A. The Arbitrators' Powers Under the Arbitration Agreement

In his first three issues, Myer asserts a statutory challenge, arguing the Award should have been vacated because the Panel exceeded its authority under the arbitration agreement.   See 9 U.S.C. § 10(a)(4).   We disagree.

 The parties agree the dispute was arbitrable.   An arbitrator's jurisdiction is defined by the contract containing the arbitration clause and by the issues actually submitted to arbitration.   See Executone Information Systems, Inc. v. Davis, 26 F.3d 1314, 1323 (5th Cir.1994).   In deciding whether the arbitrator exceeded his jurisdiction, “any doubts concerning the scope of arbitrable issues should be resolved in favor of arbitration.”   See Moses H. Cone Memorial Hosp. v. Mercury Const. Corp., 460 U.S. 1, 24-25, 103 S.Ct. 927, 74 L.Ed.2d 765 (1983).

 Myer asserts the notice provision in Section 11.3 of the purchase agreement applies to disputes under the consulting agreement.   This paragraph provided:

If a party has a claim against [a] party ․ the party shall give written notice of such claim ․ specifying the nature, estimated amount and the specific basis for such claim.   The ․ party shall respond ․ within 30 days of receipt of such notice․

The paragraph further provided that upon receipt of the notice the parties were required to negotiate in good faith to resolve the dispute.   If there was no resolution, the parties were free to pursue any available remedies.

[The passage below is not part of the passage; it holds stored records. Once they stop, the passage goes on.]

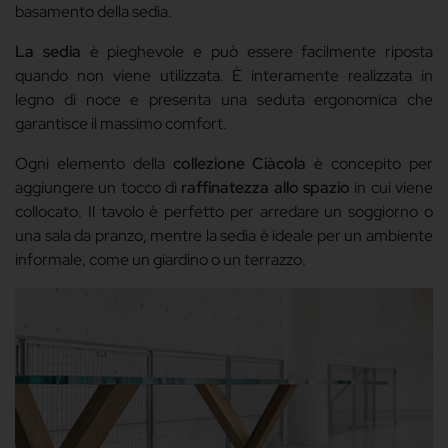
basamento della sedia.
La sedia
è pieghevole e può essere facilmente riposta
quando non viene utilizzata. È interamente realizzata in
legno di noce e presenta una seduta ergonomica che
garantisce il massimo comfort.
Ogni elemento della
collezione Ciàcola
è concepito per
aggiungere un tocco di
raffinatezza allo spazio
in cui viene
collocato. Il tavolo è perfetto per arredare un soggiorno o
una sala da pranzo, mentre la sedia è ideale per un ambiente
informale, come un giardino o un terrazzo.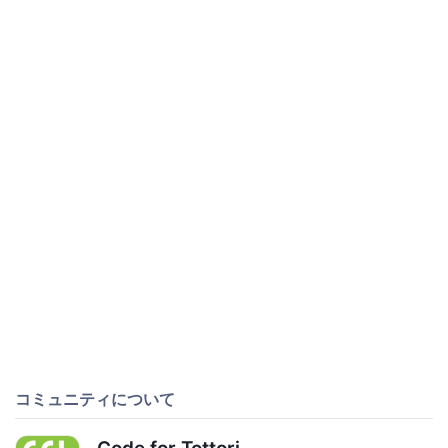
コミュニティについて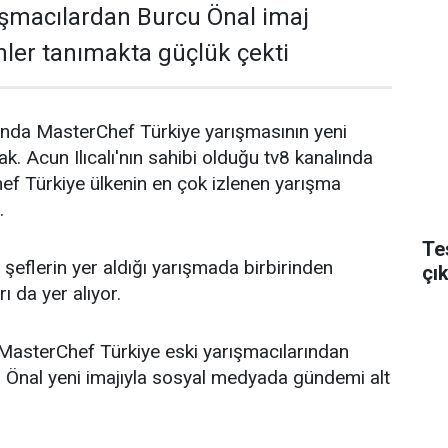
rışmacılardan Burcu Önal imaj
enler tanımakta güçlük çekti
ında MasterChef Türkiye yarışmasının yeni
k. Acun Ilıcalı'nın sahibi olduğu tv8 kanalında
ef Türkiye ülkenin en çok izlenen yarışma
.
Te
 şeflerin yer aldığı yarışmada birbirinden
çı
ı da yer alıyor.
 MasterChef Türkiye eski yarışmacılarından
u Önal yeni imajıyla sosyal medyada gündemi alt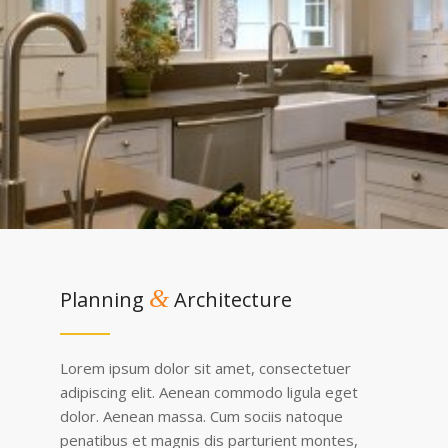
&
Planning
Architecture
Lorem ipsum dolor sit amet, consectetuer
adipiscing elit. Aenean commodo ligula eget
dolor. Aenean massa. Cum sociis natoque
penatibus et magnis dis parturient montes,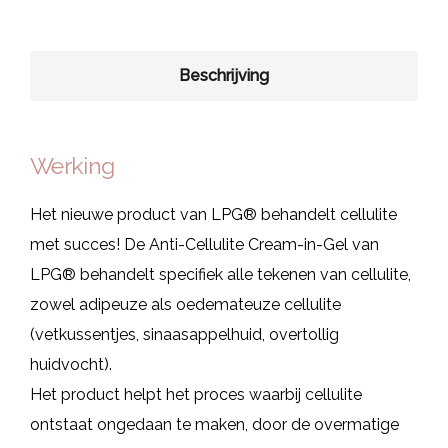
Beschrijving
Werking
Het nieuwe product van LPG® behandelt cellulite
met succes! De Anti-Cellulite Cream-in-Gel van
LPG® behandelt specifiek alle tekenen van cellulite,
zowel adipeuze als oedemateuze cellulite
(vetkussentjes, sinaasappelhuid, overtollig
huidvocht).
Het product helpt het proces waarbij cellulite
ontstaat ongedaan te maken, door de overmatige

There is no dispute that Americo did not give notice to Myer.   Americo argues notice was not required because its claims were based on the consulting agreement, not the purchase agreement.   In support of its argument, Americo points out that the consulting agreement does not expressly incorporate by reference all of Section 11 of the purchase agreement.   The only provision of the purchase agreement expressly incorporated by reference in the consulting agreement is Section 11.5.   Consequently, Americo contends the notice provision in Section 11.3 of the purchase agreement does not apply to the consulting agreement.   On the other hand, Myer argues notice was a condition precedent to arbitration, and absent the requisite notice and negotiation, the Panel had no power to arbitrate the dispute.   Myer's argument is predicated on the interpretation of the consulting agreement to incorporate all of section 11 of the purchase agreement.

 The Panel rejected Myer's argument 5 .  On appeal, Myer urges that we are free to scrutinize the Award to determine if the Panel exceeded its authority.   Nonetheless, we must also be mindful of the fact that the interpretation of the contract was a matter for the Panel to decide.   We are not free to vacate the Award on the ground that the Panel misread the contract.   See Misco, 484 U.S. at 38, 108 S.Ct. 364.   Moreover, procedural questions such as whether any contractually-based prerequisites to arbitration have been satisfied, when intertwined with the underlying facts of the dispute, are left to the Panel.   See American Realty Trust, Inc. v. JDN Real Estate-McKinney, L.P., 74 S.W.3d 527, 531 (Tex.App.-Dallas 2002, pet. denied) (citing Del E. Webb Constr. v. Richardson Hosp. Auth., 823 F.2d 145, 149 (5th Cir.1987)).   Whether the notice provisions in the purchase agreement were applicable to the consulting agreement is a matter of contract interpretation.   Whether compliance with the notice requirement is a prerequisite to arbitration is a procedural matter within the exclusive province of the Panel.   Thus, the trial court properly refused to disturb the Panel's determination that the prerequisites to arbitration had been met.   Myer's first issue is overruled.

 In his second and third issues, Myer contends the Panel exceeded its powers when it rendered the Award without finding that:(1) Americo “incurred or suffered” damages as required by section 11.1 of the purchase agreement;  and (2) Americo suffered a threshold amount of $250,000 in damages as required by Section 11.4 of the purchase agreement.   The crux of Myer's argument is that the Panel had no authority to award restitution because the parties' agreement required a determination that Americo suffered in excess of $250,00 in damages before any relief could be awarded.   Myer relies on the indemnity provisions in the purchase agreement to advance this argument.   Section 11.1 of the purchase agreement states:

Indemnification by Myer and the Marketing Companies.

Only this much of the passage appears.